Menyebut Wahabi (Wahhabi), tidak bisa dilepaskan dari gerakan Salafiyah, kelompok yang memahami agama seperti halnya yang dipahami oleh generasi terdahulu (salaf as-shalih). Setelah Baghdad –pusat peradaban Islam– dihancur-leburkan bangsa Mongol pada 1258, dunia Islam mengalami kemunduran dalam berbagai bidang, baik pemikiran keagamaan, politik, sosial, maupun moral. Kejahatan merajalela, penguasa tak berdaya, dan para ulama tak bisa berijtihad (berpendapat untuk menetapkan suatu fatwa) secara murni lagi. Pada pertengahan abad ke-13 M itu masyarakat Islam banyak yang menjadi penyembah kuburan nabi, ulama, dan tokoh-tokoh tarekat untuk berharap berkah para anbia (nabi) dan aulia (wali). Kaum Muslimin pada era kemunduran itu cenderung meninggalkan Al Qur’an dan Sunnah Rasulullah SAW. Mereka terjebak dengan perbuatan syirik (mempersekutukan Tuhan) dan bid’ah (menyalahi ajaran yang benar), dan lebih percaya pada khurafat (menyeleweng dari akidah Islam) dan takhyul. Kondisi itu melahirkan sebuah gerakan yang dikenal dengan istilah Salafiyah.

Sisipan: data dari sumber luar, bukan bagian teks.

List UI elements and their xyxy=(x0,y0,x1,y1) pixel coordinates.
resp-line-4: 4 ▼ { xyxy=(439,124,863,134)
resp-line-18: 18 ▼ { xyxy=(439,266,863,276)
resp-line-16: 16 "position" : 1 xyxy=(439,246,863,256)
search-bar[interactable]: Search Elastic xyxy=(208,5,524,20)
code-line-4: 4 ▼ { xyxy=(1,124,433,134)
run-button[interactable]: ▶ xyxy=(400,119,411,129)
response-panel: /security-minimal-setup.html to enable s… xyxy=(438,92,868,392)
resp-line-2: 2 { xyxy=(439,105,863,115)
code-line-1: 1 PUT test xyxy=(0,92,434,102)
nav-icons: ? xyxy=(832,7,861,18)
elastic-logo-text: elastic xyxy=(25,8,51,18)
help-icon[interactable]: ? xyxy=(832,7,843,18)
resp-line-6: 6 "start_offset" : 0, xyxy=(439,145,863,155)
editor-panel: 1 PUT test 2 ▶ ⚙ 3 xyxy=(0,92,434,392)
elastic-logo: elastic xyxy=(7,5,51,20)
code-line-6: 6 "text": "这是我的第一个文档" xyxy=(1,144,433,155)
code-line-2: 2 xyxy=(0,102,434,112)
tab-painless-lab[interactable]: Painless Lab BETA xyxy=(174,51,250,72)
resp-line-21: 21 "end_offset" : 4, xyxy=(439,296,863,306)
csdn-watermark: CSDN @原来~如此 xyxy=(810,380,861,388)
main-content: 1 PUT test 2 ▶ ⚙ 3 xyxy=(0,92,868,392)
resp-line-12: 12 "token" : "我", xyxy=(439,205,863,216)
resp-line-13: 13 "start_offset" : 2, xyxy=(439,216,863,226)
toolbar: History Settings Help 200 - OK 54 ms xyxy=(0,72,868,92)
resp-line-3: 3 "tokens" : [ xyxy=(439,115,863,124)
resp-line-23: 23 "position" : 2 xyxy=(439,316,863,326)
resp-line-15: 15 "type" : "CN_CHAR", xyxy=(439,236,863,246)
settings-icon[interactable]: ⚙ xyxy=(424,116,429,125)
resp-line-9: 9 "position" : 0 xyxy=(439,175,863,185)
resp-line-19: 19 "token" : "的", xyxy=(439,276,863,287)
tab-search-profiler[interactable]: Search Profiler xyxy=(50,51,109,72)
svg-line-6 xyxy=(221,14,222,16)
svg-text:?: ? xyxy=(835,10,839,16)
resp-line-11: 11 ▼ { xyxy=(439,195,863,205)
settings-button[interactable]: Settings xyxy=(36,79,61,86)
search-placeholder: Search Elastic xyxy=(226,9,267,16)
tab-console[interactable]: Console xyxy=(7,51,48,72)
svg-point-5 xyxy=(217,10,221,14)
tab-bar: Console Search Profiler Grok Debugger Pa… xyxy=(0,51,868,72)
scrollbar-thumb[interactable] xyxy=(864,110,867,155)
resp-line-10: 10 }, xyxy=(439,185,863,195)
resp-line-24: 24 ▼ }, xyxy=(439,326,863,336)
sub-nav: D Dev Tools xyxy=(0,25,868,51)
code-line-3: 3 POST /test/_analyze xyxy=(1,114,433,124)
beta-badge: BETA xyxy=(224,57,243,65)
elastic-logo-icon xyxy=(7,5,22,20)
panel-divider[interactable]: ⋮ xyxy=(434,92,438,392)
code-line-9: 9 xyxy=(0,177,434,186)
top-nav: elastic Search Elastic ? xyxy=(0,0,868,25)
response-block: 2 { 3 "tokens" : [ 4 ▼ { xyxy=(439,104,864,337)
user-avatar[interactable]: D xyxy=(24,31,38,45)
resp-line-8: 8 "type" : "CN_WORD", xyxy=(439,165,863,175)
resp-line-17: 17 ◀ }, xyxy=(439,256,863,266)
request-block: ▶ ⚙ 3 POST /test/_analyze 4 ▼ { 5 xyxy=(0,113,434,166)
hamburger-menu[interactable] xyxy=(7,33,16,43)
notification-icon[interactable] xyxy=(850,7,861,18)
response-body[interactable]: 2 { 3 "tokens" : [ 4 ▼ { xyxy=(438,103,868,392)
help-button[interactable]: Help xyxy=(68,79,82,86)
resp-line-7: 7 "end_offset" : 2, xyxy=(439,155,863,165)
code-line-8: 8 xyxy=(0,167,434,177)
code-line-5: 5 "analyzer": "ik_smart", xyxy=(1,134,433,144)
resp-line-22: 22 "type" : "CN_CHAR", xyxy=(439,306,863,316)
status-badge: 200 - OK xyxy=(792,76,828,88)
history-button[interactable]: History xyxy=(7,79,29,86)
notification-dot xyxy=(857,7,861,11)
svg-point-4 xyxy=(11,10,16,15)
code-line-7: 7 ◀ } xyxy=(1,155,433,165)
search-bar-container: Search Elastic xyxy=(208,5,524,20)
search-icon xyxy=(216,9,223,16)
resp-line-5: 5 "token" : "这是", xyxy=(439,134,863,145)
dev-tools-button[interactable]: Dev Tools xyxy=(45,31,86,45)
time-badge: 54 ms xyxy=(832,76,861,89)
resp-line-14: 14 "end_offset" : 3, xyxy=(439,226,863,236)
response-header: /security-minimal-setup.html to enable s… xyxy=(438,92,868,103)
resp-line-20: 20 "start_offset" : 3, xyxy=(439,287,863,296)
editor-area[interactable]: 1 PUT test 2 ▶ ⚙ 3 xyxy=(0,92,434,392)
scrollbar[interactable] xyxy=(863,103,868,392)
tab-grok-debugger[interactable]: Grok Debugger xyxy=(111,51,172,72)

Salafiyah, gerakan yang dicetuskan oleh Ibnu Taimiyah (wafat 1328), penganut mazhab Hambali, berupaya untuk menghidupkan kembali ajaran kaum Salaf, generasi awal Islam, dengan tujuan agar umat Islam kembali kepada ajaran Al Qur’an dan hadis (al-ruju’ ila al Kitab wa al-Sunnah), serta meninggalkan pendapat ulama mazhab yang tidak berdasar, dan segala bid’ah yang terselip di dalamnya. Ibnu Taimiyah berpendapat, tiga generasi awal Islam yang biasa disebut sebagai kaum Salaf, yaitu Rasulullah Muhammad SAW dan para sahabat Nabi, kemudian tabi’in (generasi yang mengenal langsung para sahabat Nabi), dan tabi’ut (generasi yang mengenal langsung para tabi’in), adalah contoh terbaik untuk kehidupan Islam (Islam Digest Republika, 17 Juli 2011).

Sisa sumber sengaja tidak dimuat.